I left my TV on while I was at work. Very unusual for me. Because this oversight happened today, it irritated me.

Today's job search was not fruitful. Nothing even remotely close to a match.

We couldn't get a poolside cabana rental for our first day in Vegas. I get these ideas and I make these plans and, unfortunately, the cabana was a part of that plan. While I know that the cabana is not crucial to a successful pool day, I'm a little bummed out. I don't like wrinkles in my plans.

My gym held a blood drive today. It was the perfect time for me to donate: my evening was wide open, I'm feeling great (other than my bum toe) and I don't have any major soccer games this weekend to worry about feeling drained for. And the American F'ing Red Cross rejected me. My iron is at 32%; the lowest they accept is 38%. I shouldn't be shocked - I'm hardly eating any meat these days - but I've never been rejected before! I am a model blood donor, too. I don't get queasy or lightheaded. I'm not weird about the needles. And I fill the bag in a hot flash.

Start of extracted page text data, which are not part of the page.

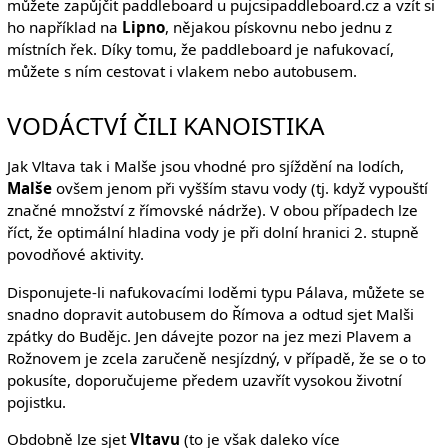
můžete zapůjčit paddleboard u pujcsipaddleboard.cz a vzít si
ho například na
Lipno
, nějakou pískovnu nebo jednu z
místních řek. Díky tomu, že paddleboard je nafukovací,
můžete s ním cestovat i vlakem nebo autobusem.
VODÁCTVÍ ČILI KANOISTIKA
Jak Vltava tak i Malše jsou vhodné pro sjíždění na lodích,
Malše
ovšem jenom při vyšším stavu vody (tj. když vypouští
značné množství z římovské nádrže). V obou případech lze
říct, že optimální hladina vody je při dolní hranici 2. stupně
povodňové aktivity.
Disponujete-li nafukovacími loděmi typu Pálava, můžete se
snadno dopravit autobusem do Římova a odtud sjet Malši
zpátky do Budějc. Jen dávejte pozor na jez mezi Plavem a
Rožnovem je zcela zaručeně nesjízdný, v případě, že se o to
pokusíte, doporučujeme předem uzavřít vysokou životní
pojistku.
Obdobně lze sjet
Vltavu
(to je však daleko více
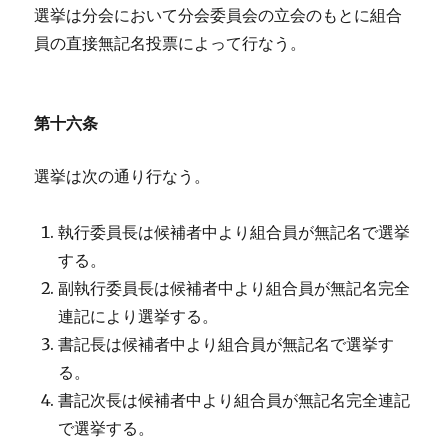
選挙は分会において分会委員会の立会のもとに組合
員の直接無記名投票によって行なう。
第十六条
選挙は次の通り行なう。
執行委員長は候補者中より組合員が無記名で選挙
する。
副執行委員長は候補者中より組合員が無記名完全
連記により選挙する。
書記長は候補者中より組合員が無記名で選挙す
る。
書記次長は候補者中より組合員が無記名完全連記
で選挙する。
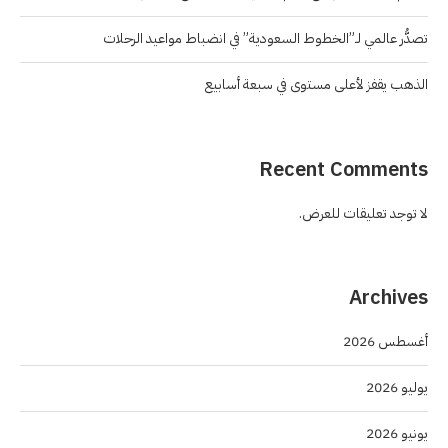
تصدُّر عالمي لـ”الخطوط السعودية” في انضباط مواعيد الرحلات
الذهب يقفز لأعلى مستوى في سبعة أسابيع
Recent Comments
لا توجد تعليقات للعرض.
Archives
أغسطس 2026
يوليو 2026
يونيو 2026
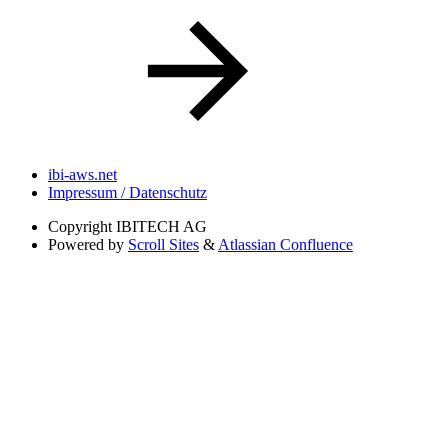
ibi-aws.net
Impressum / Datenschutz
Copyright
IBITECH AG
Powered by
Scroll Sites
&
Atlassian Confluence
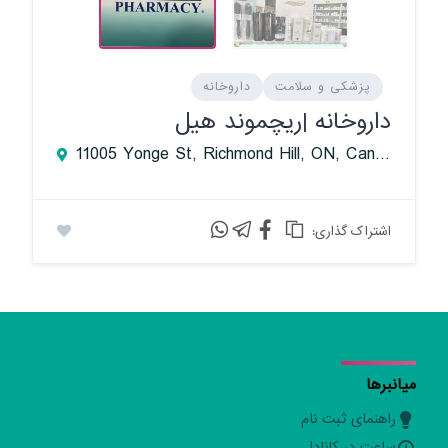
پزشکی و سلامت
داروخانه
داروخانه |ریچموند هیل
11005 Yonge St, Richmond Hill, ON, Canada
:اشتراک گذاری
میانبرها
راهنمای ثبت نام
ساعت در کانادا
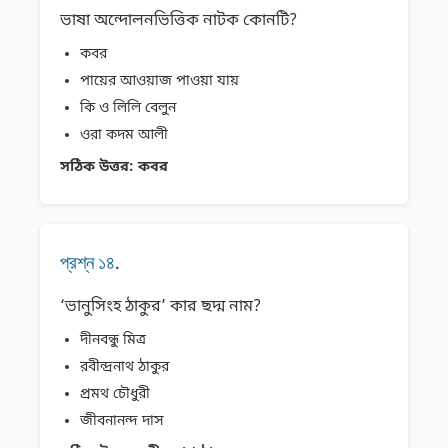
ভাষা অন্দোলনভিত্তিক নাটক কোনটি?
কবর
পায়ের আওয়াজ পাওয়া যায়
কি ও লিলি বেলুন
ওরা কদম আলী
সঠিক উত্তর:
কবর
প্রশ্ন ১৪.
‘ভানুসিংহ ঠাকুর’ কার ছদ্ম নাম?
দীনবন্ধু মিত্র
রবীন্দ্রনাথ ঠাকুর
প্রমথ চৌধুরী
জীবনানন্দ দাস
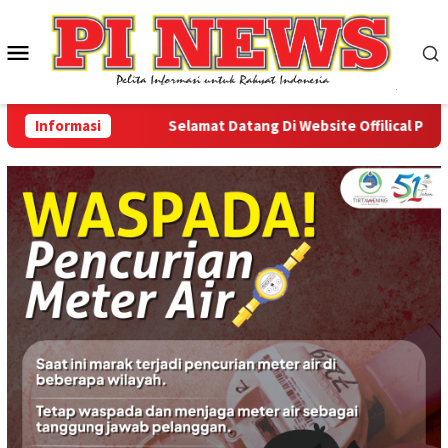
Loncat
ke
Menu
konten
Mobile
Informasi
Selamat Datang Di Website Offilical PI-News 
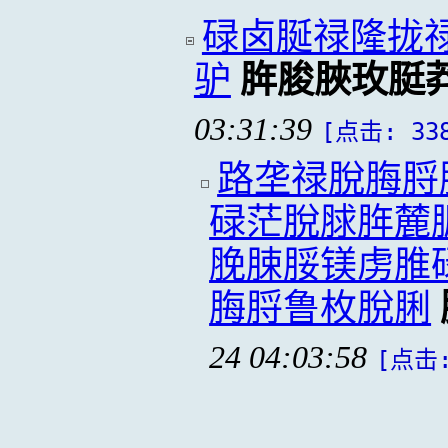
碌卤脠禄隆拢
驴
脌脧脥玫脡
03:31:39
[点击: 33
路垄禄脫脢脟
碌茫脫脙脌麓
脕脨脮镁虏脽
脢脟鲁枚脫脷
24 04:03:58
[点击:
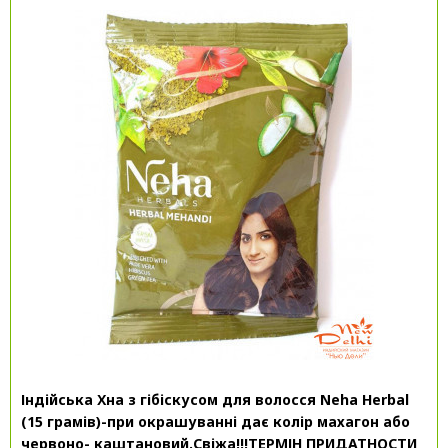
Індійська Хна з гібіскусом для волосся Neha Herbal
(15 грамів)-при окрашуванні дає колір махагон або
червоно- каштановий.Свіжа!!!ТЕРМІН ПРИДАТНОСТИ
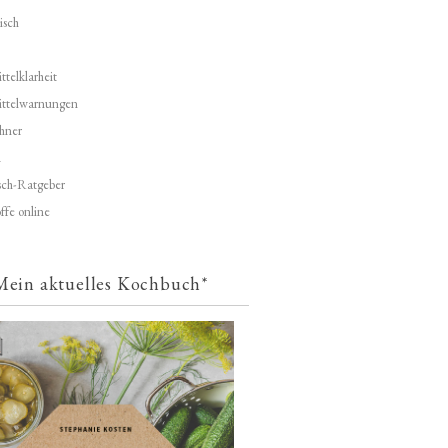
isch
telklarheit
ittelwarnungen
hner
d
ch-Ratgeber
ffe online
Mein aktuelles Kochbuch*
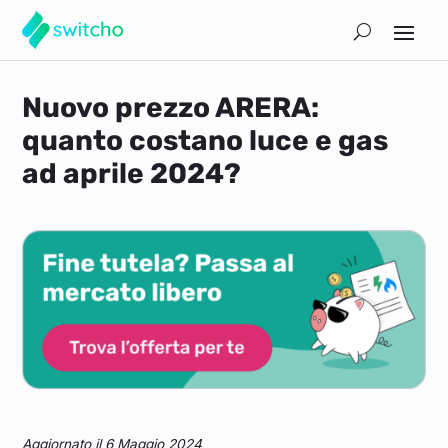
Nuovo prezzo ARERA:
quanto costano luce e gas
ad aprile 2024?
Aggiornato il 6 Maggio 2024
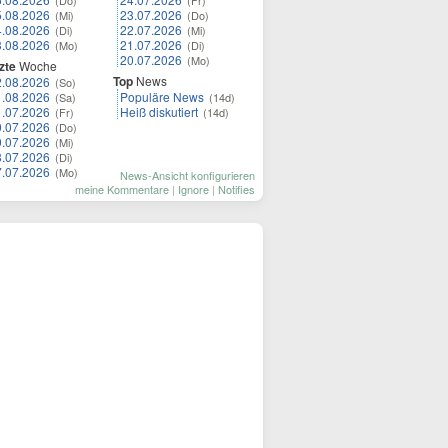
(Do)
(Fr)
5.08.2026
23.07.2026
(Mi)
(Do)
4.08.2026
22.07.2026
(Di)
(Mi)
3.08.2026
21.07.2026
(Mo)
(Di)
20.07.2026
(Mo)
zte
Woche
Top
News
2.08.2026
(So)
1.08.2026
Populäre News
(Sa)
(14d)
1.07.2026
Heiß diskutiert
(Fr)
(14d)
0.07.2026
(Do)
9.07.2026
(Mi)
8.07.2026
(Di)
7.07.2026
(Mo)
News-Ansicht konfigurieren
meine Kommentare
|
Ignore
|
Notifies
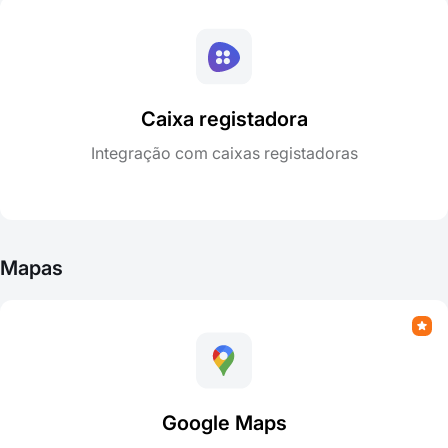
Caixa registadora
Integração com caixas registadoras
Mapas
Google Maps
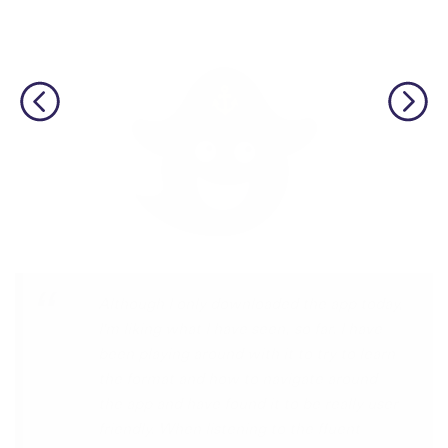
I’m SOOOOO grateful, you are literally
the only app who has SO MANY African
languages !!!!! I recently took a DNA test
and I really want to reconnect with my
African roots and it’s so hard to find
African languages other than Swahili on
the internet and the resources aren’t
easily accessible… the fact that you have
So many languages makes me so happy
because of you, I’ll be able to learn
Lingala, Yoruba , Zulu , Xhosa !!! Thank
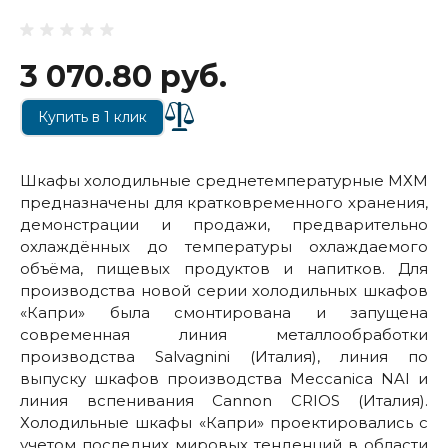
3 070.80 руб.
Купить в 1 клик
Шкафы холодильные среднетемпературные МХМ
предназначены для кратковременного хранения,
демонстрации и продажи, предварительно
охлаждённых до температуры охлаждаемого
объёма, пищевых продуктов и напитков. Для
производства новой cерии холодильных шкафов
«Капри» была смонтирована и запущена
современная линия металлообработки
производства Salvagnini (Италия), линия по
выпуску шкафов производства Mecсanica NAI и
линия вспенивания Cannon CRIOS (Италия).
Холодильные шкафы «Капри» проектировались с
учетом последних мировых тенденций в области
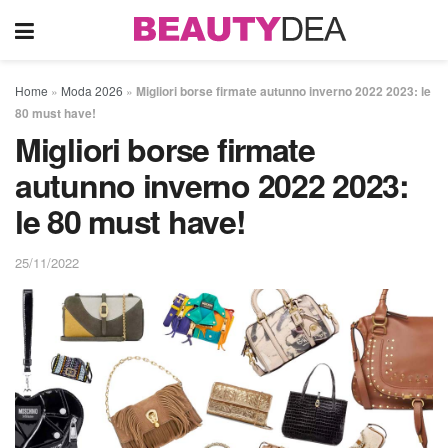
Home
»
Moda 2026
»
Migliori borse firmate autunno inverno 2022 2023: le
80 must have!
Migliori borse firmate
autunno inverno 2022 2023:
le 80 must have!
25/11/2022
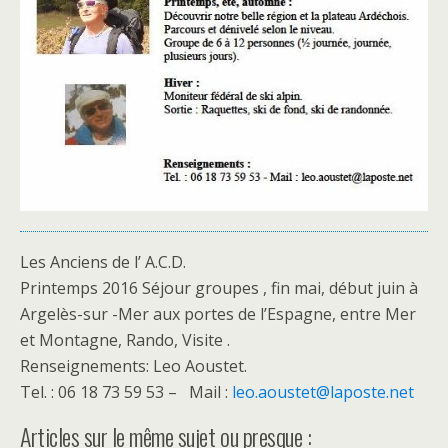
Les Anciens de l’ A.C.D.
Printemps 2016 Séjour groupes , fin mai, début juin à
Argelès-sur -Mer aux portes de l’Espagne, entre Mer
et Montagne, Rando, Visite .
Renseignements: Leo Aoustet.
Tel. : 06 18 73 59 53 – Mail :
leo.aoustet@laposte.net
Articles sur le même sujet ou presque :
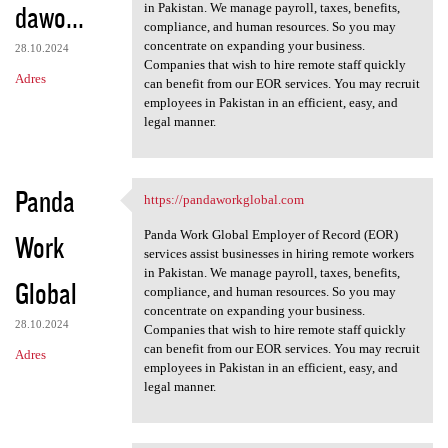
dawo...
in Pakistan. We manage payroll, taxes, benefits,
compliance, and human resources. So you may
concentrate on expanding your business.
28.10.2024
Companies that wish to hire remote staff quickly
Adres
can benefit from our EOR services. You may recruit
employees in Pakistan in an efficient, easy, and
legal manner.
Panda
https://pandaworkglobal.com
https://pandaworkglobal.com
Panda Work Global Employer of Record (EOR)
Work
services assist businesses in hiring remote workers
in Pakistan. We manage payroll, taxes, benefits,
Global
compliance, and human resources. So you may
concentrate on expanding your business.
28.10.2024
Companies that wish to hire remote staff quickly
can benefit from our EOR services. You may recruit
Adres
employees in Pakistan in an efficient, easy, and
legal manner.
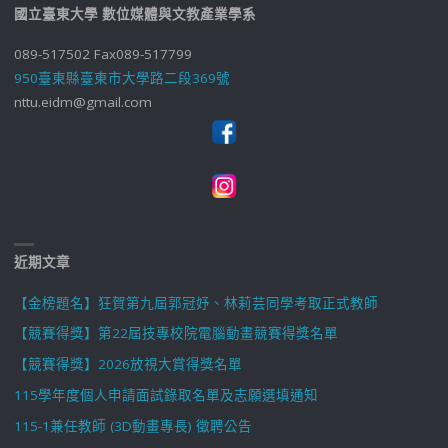
國立臺東大學 數位媒體與文教產業學系
089-517502 Fax089-517799
950臺東縣臺東市大學路二段369號
nttu.eidm@gmail.com
近期文章
【金榜題名】狂賀第九屆郭冠妤、林莉芸同學考取正式教師
【競賽得獎】第22屆技專校院電腦動畫競賽得獎名單
【競賽得獎】2026放視大賞得獎名單
115學年度個人申請面試錄取名單及志願選填通知
115-1兼任教師 (3D動畫專長) 徵聘公告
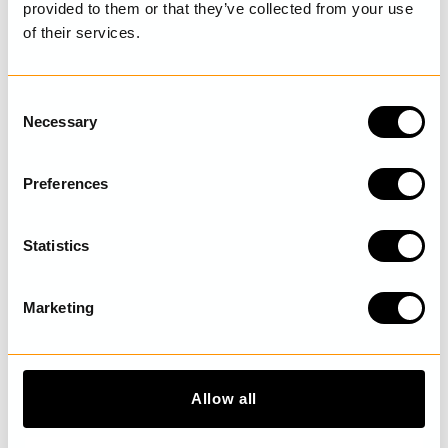
provided to them or that they’ve collected from your use
of their services.
UPPTÄCK MER
C
Necessary
o
n
s
Preferences
e
n
t
Statistics
S
e
Marketing
l
e
c
t
Allow all
i
o
Prickig klänning
Klänning med blommor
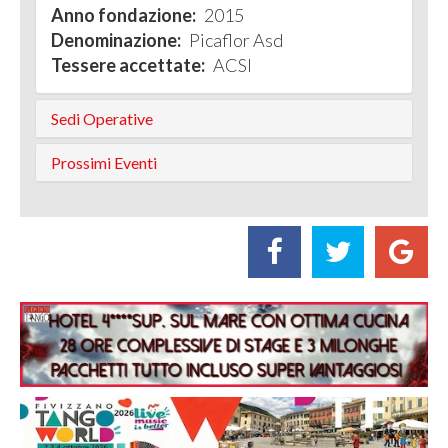
Anno fondazione:
2015
Denominazione:
Picaflor Asd
Tessere accettate:
ACSI
Sedi Operative
Prossimi Eventi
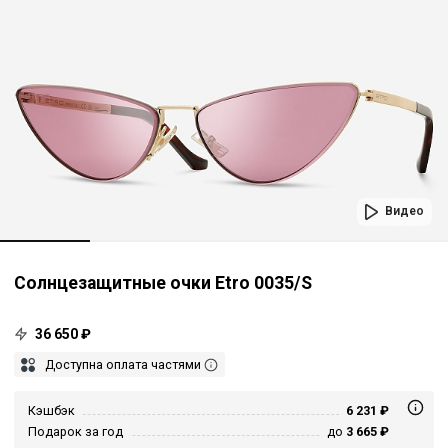
Видео
Солнцезащитные очки Etro 0035/S
36 650 ₽
Доступна оплата частями
Кэшбэк
6 231 ₽
Подарок за год
до
3 665 ₽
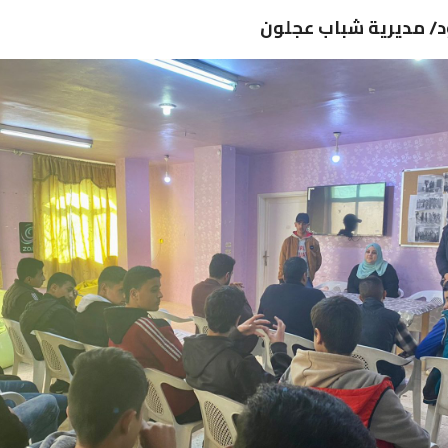
د/ مديرية شباب عجلون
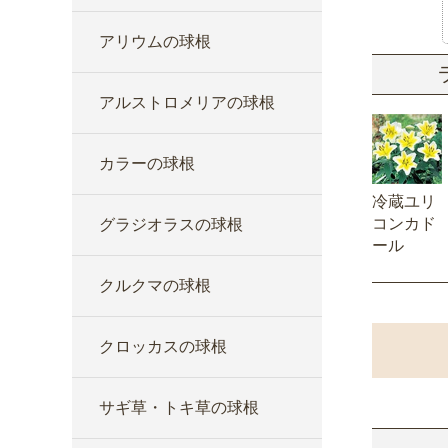
アリウムの球根
アルストロメリアの球根
カラーの球根
冷蔵ユリ
コンカド
グラジオラスの球根
ール
クルクマの球根
クロッカスの球根
サギ草・トキ草の球根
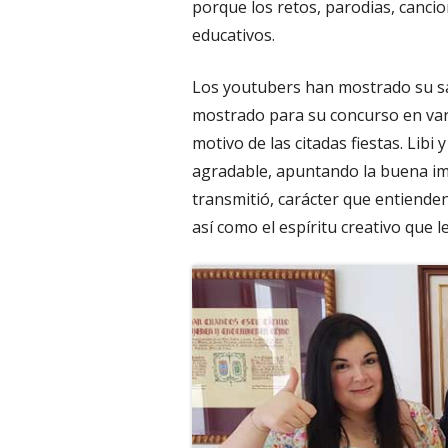
porque los retos, parodias, canci
educativos.
Los youtubers han mostrado su sati
mostrado para su concurso en vari
motivo de las citadas fiestas. Lib
agradable, apuntando la buena impr
transmitió, carácter que entiende
así como el espíritu creativo que 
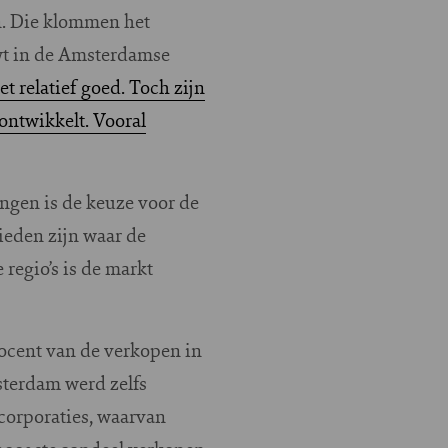
n. Die klommen het
uwt in de Amsterdamse
t relatief goed. Toch zijn
ontwikkelt. Vooral
ngen is de keuze voor de
bieden zijn waar de
regio’s is de markt
ocent van de verkopen in
sterdam werd zelfs
corporaties, waarvan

Of course, you don't find out that you're a reject until after you've sat for a good 25 minutes. Precious time that I will never get back! Time that I would've spent bettering the world in other ways. Or reading Cosmo.

And I forgot to watch my favorite TV train wreck, Engaged and Underage on MTV!

So, as you all can tell, my world is like totally crashing down around me.

1 comments:

Amy said...

days like this are so unsettling, aren't they? I can completely relate. But in the big picture, all these things are truly minor, and tomorrow, things will seem brighter and better.